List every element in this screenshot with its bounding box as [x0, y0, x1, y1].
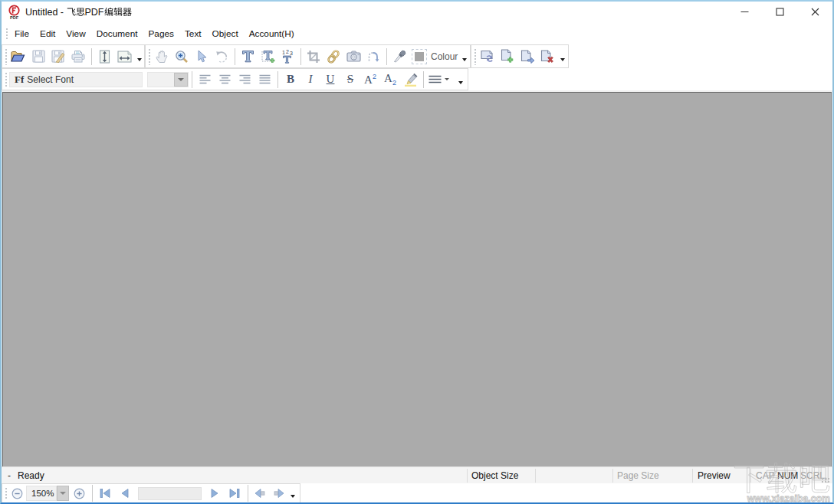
last-page-icon	[229, 489, 240, 498]
menu-object[interactable]: Object	[207, 25, 244, 43]
extract-pages-icon	[520, 50, 535, 64]
dropdown-caret-icon	[458, 81, 463, 84]
svg-text:2: 2	[286, 49, 289, 54]
first-page-button[interactable]	[95, 483, 115, 503]
fit-options-dropdown[interactable]	[134, 47, 144, 67]
crop-button[interactable]	[304, 47, 323, 67]
add-text-number-icon: 1 2 3	[281, 49, 294, 64]
svg-text:1: 1	[282, 50, 285, 55]
separator-line	[235, 48, 235, 65]
colour-dropdown[interactable]	[459, 47, 469, 67]
save-edit-icon	[51, 50, 66, 63]
rotate-pages-button[interactable]	[478, 47, 497, 67]
pages-toolbar-dropdown[interactable]	[557, 47, 567, 67]
previous-page-button[interactable]	[115, 483, 135, 503]
status-object-size: Object Size	[471, 470, 518, 481]
format-toolbar-overflow[interactable]	[455, 70, 465, 90]
eyedropper-button[interactable]	[389, 47, 409, 67]
line-width-button[interactable]	[426, 70, 443, 90]
page-number-input[interactable]	[138, 487, 202, 500]
navigation-toolbar-overflow[interactable]	[287, 483, 297, 503]
underline-button[interactable]: U	[320, 70, 340, 90]
open-button[interactable]	[8, 47, 28, 67]
zoom-in-button[interactable]	[69, 483, 89, 503]
hand-tool-button[interactable]	[152, 47, 172, 67]
tools-toolbar-grip[interactable]	[146, 47, 152, 65]
font-size-value	[148, 73, 174, 87]
snapshot-button[interactable]	[343, 47, 363, 67]
select-tool-button[interactable]	[192, 47, 212, 67]
zoom-out-button[interactable]	[8, 483, 25, 503]
strikethrough-button[interactable]: S	[340, 70, 360, 90]
link-button[interactable]	[323, 47, 343, 67]
curve-button[interactable]	[363, 47, 383, 67]
add-text-number-button[interactable]: 1 2 3	[277, 47, 297, 67]
align-center-icon	[219, 74, 231, 84]
pages-toolbar-grip[interactable]	[472, 47, 478, 65]
zoom-level-combobox[interactable]: 150%	[26, 486, 69, 501]
highlight-button[interactable]	[400, 70, 420, 90]
toolbar-separator	[231, 45, 238, 67]
font-name-combobox[interactable]: Ff Select Font	[9, 72, 143, 87]
menu-document[interactable]: Document	[91, 25, 143, 43]
align-left-button[interactable]	[195, 70, 215, 90]
next-view-button[interactable]	[269, 483, 287, 503]
superscript-button[interactable]: A2	[360, 70, 380, 90]
status-bar: - Ready Object Size Page Size Preview CA…	[2, 466, 832, 483]
previous-view-button[interactable]	[251, 483, 269, 503]
insert-pages-button[interactable]	[497, 47, 517, 67]
extract-pages-button[interactable]	[517, 47, 537, 67]
app-window: PDF Untitled - PDF File Edit View Docume…	[0, 0, 834, 504]
save-button[interactable]	[28, 47, 48, 67]
colour-picker[interactable]: Colour	[409, 49, 458, 64]
align-right-icon	[239, 74, 251, 84]
font-size-dropdown-button[interactable]	[174, 73, 188, 87]
print-button[interactable]	[68, 47, 88, 67]
delete-pages-button[interactable]	[537, 47, 557, 67]
menu-view[interactable]: View	[61, 25, 90, 43]
add-text-box-icon	[261, 50, 275, 64]
menu-account[interactable]: Account(H)	[244, 25, 300, 43]
font-size-combobox[interactable]	[147, 72, 189, 87]
align-right-button[interactable]	[235, 70, 254, 90]
highlight-icon	[403, 73, 418, 87]
align-justify-button[interactable]	[254, 70, 274, 90]
superscript-icon: A2	[364, 73, 376, 87]
menubar-grip[interactable]	[4, 27, 9, 41]
menu-pages[interactable]: Pages	[143, 25, 179, 43]
menu-edit[interactable]: Edit	[34, 25, 61, 43]
separator-line	[386, 48, 387, 65]
next-page-button[interactable]	[205, 483, 225, 503]
rotate-tool-button[interactable]	[212, 47, 231, 67]
zoom-level-dropdown-button[interactable]	[57, 486, 69, 501]
menu-bar: File Edit View Document Pages Text Objec…	[2, 22, 832, 44]
tools-toolbar: 1 2 3	[145, 44, 471, 68]
minimize-button[interactable]	[727, 2, 762, 22]
fit-height-button[interactable]	[94, 47, 114, 67]
strikethrough-icon: S	[347, 73, 353, 86]
statusbar-separator	[692, 469, 693, 483]
close-button[interactable]	[797, 2, 832, 22]
subscript-button[interactable]: A2	[380, 70, 400, 90]
navigation-toolbar-grip[interactable]	[3, 486, 8, 500]
menu-text[interactable]: Text	[179, 25, 207, 43]
italic-button[interactable]: I	[300, 70, 320, 90]
align-center-button[interactable]	[215, 70, 235, 90]
fit-width-button[interactable]	[114, 47, 134, 67]
add-text-button[interactable]	[238, 47, 258, 67]
line-width-dropdown[interactable]	[443, 70, 451, 90]
navigation-toolbar: 150%	[2, 483, 300, 503]
add-text-box-button[interactable]	[258, 47, 277, 67]
bold-button[interactable]: B	[281, 70, 300, 90]
document-canvas[interactable]	[2, 92, 832, 466]
menu-file[interactable]: File	[9, 25, 34, 43]
print-icon	[71, 50, 85, 63]
maximize-button[interactable]	[762, 2, 797, 22]
save-edit-button[interactable]	[48, 47, 68, 67]
fit-width-icon	[117, 51, 132, 63]
format-toolbar-grip[interactable]	[3, 71, 8, 87]
last-page-button[interactable]	[225, 483, 245, 503]
zoom-tool-button[interactable]	[172, 47, 192, 67]
file-toolbar-grip[interactable]	[3, 47, 8, 65]
insert-pages-icon	[501, 49, 514, 64]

★ ★ ★ ★

> [WHAT IS BEING ASKED]
Although the records hold pictures, return only what remains, word for word.

> [REPLY]
List every element in this screenshot with its bounding box as [x0, y0, x1, y1].
last-page-icon	[229, 489, 240, 498]
menu-object[interactable]: Object	[207, 25, 244, 43]
extract-pages-icon	[520, 50, 535, 64]
dropdown-caret-icon	[458, 81, 463, 84]
svg-text:2: 2	[286, 49, 289, 54]
first-page-button[interactable]	[95, 483, 115, 503]
fit-options-dropdown[interactable]	[134, 47, 144, 67]
crop-button[interactable]	[304, 47, 323, 67]
add-text-number-icon: 1 2 3	[281, 49, 294, 64]
svg-text:1: 1	[282, 50, 285, 55]
separator-line	[235, 48, 235, 65]
colour-dropdown[interactable]	[459, 47, 469, 67]
save-edit-icon	[51, 50, 66, 63]
rotate-pages-button[interactable]	[478, 47, 497, 67]
pages-toolbar-dropdown[interactable]	[557, 47, 567, 67]
previous-page-button[interactable]	[115, 483, 135, 503]
status-object-size: Object Size	[471, 470, 518, 481]
format-toolbar-overflow[interactable]	[455, 70, 465, 90]
eyedropper-button[interactable]	[389, 47, 409, 67]
line-width-button[interactable]	[426, 70, 443, 90]
page-number-input[interactable]	[138, 487, 202, 500]
navigation-toolbar-overflow[interactable]	[287, 483, 297, 503]
underline-button[interactable]: U	[320, 70, 340, 90]
open-button[interactable]	[8, 47, 28, 67]
zoom-in-button[interactable]	[69, 483, 89, 503]
hand-tool-button[interactable]	[152, 47, 172, 67]
tools-toolbar-grip[interactable]	[146, 47, 152, 65]
font-size-value	[148, 73, 174, 87]
snapshot-button[interactable]	[343, 47, 363, 67]
select-tool-button[interactable]	[192, 47, 212, 67]
zoom-out-button[interactable]	[8, 483, 25, 503]
strikethrough-button[interactable]: S	[340, 70, 360, 90]
link-button[interactable]	[323, 47, 343, 67]
curve-button[interactable]	[363, 47, 383, 67]
add-text-number-button[interactable]: 1 2 3	[277, 47, 297, 67]
align-center-icon	[219, 74, 231, 84]
pages-toolbar-grip[interactable]	[472, 47, 478, 65]
zoom-level-combobox[interactable]: 150%	[26, 486, 69, 501]
highlight-button[interactable]	[400, 70, 420, 90]
toolbar-separator	[231, 45, 238, 67]
font-name-combobox[interactable]: Ff Select Font	[9, 72, 143, 87]
menu-document[interactable]: Document	[91, 25, 143, 43]
align-left-button[interactable]	[195, 70, 215, 90]
next-view-button[interactable]	[269, 483, 287, 503]
superscript-button[interactable]: A2	[360, 70, 380, 90]
status-bar: - Ready Object Size Page Size Preview CA…	[2, 466, 832, 483]
previous-view-button[interactable]	[251, 483, 269, 503]
insert-pages-button[interactable]	[497, 47, 517, 67]
extract-pages-button[interactable]	[517, 47, 537, 67]
app-window: PDF Untitled - PDF File Edit View Docume…	[0, 0, 834, 504]
save-button[interactable]	[28, 47, 48, 67]
colour-picker[interactable]: Colour	[409, 49, 458, 64]
align-right-icon	[239, 74, 251, 84]
font-size-dropdown-button[interactable]	[174, 73, 188, 87]
print-button[interactable]	[68, 47, 88, 67]
delete-pages-button[interactable]	[537, 47, 557, 67]
menu-view[interactable]: View	[61, 25, 90, 43]
add-text-box-icon	[261, 50, 275, 64]
menu-account[interactable]: Account(H)	[244, 25, 300, 43]
font-size-combobox[interactable]	[147, 72, 189, 87]
align-right-button[interactable]	[235, 70, 254, 90]
highlight-icon	[403, 73, 418, 87]
align-justify-button[interactable]	[254, 70, 274, 90]
superscript-icon: A2	[364, 73, 376, 87]
menubar-grip[interactable]	[4, 27, 9, 41]
menu-pages[interactable]: Pages	[143, 25, 179, 43]
menu-edit[interactable]: Edit	[34, 25, 61, 43]
separator-line	[386, 48, 387, 65]
next-page-button[interactable]	[205, 483, 225, 503]
rotate-tool-button[interactable]	[212, 47, 231, 67]
zoom-level-dropdown-button[interactable]	[57, 486, 69, 501]
menu-bar: File Edit View Document Pages Text Objec…	[2, 22, 832, 44]
tools-toolbar: 1 2 3	[145, 44, 471, 68]
minimize-button[interactable]	[727, 2, 762, 22]
fit-height-button[interactable]	[94, 47, 114, 67]
strikethrough-icon: S	[347, 73, 353, 86]
statusbar-separator	[692, 469, 693, 483]
close-button[interactable]	[797, 2, 832, 22]
subscript-button[interactable]: A2	[380, 70, 400, 90]
navigation-toolbar-grip[interactable]	[3, 486, 8, 500]
menu-text[interactable]: Text	[179, 25, 207, 43]
italic-button[interactable]: I	[300, 70, 320, 90]
align-center-button[interactable]	[215, 70, 235, 90]
fit-width-button[interactable]	[114, 47, 134, 67]
add-text-button[interactable]	[238, 47, 258, 67]
line-width-dropdown[interactable]	[443, 70, 451, 90]
navigation-toolbar: 150%	[2, 483, 300, 503]
add-text-box-button[interactable]	[258, 47, 277, 67]
bold-button[interactable]: B	[281, 70, 300, 90]
document-canvas[interactable]	[2, 92, 832, 466]
menu-file[interactable]: File	[9, 25, 34, 43]
print-icon	[71, 50, 85, 63]
maximize-button[interactable]	[762, 2, 797, 22]
save-edit-button[interactable]	[48, 47, 68, 67]
fit-width-icon	[117, 51, 132, 63]
format-toolbar-grip[interactable]	[3, 71, 8, 87]
last-page-button[interactable]	[225, 483, 245, 503]
zoom-tool-button[interactable]	[172, 47, 192, 67]
file-toolbar-grip[interactable]	[3, 47, 8, 65]
insert-pages-icon	[501, 49, 514, 64]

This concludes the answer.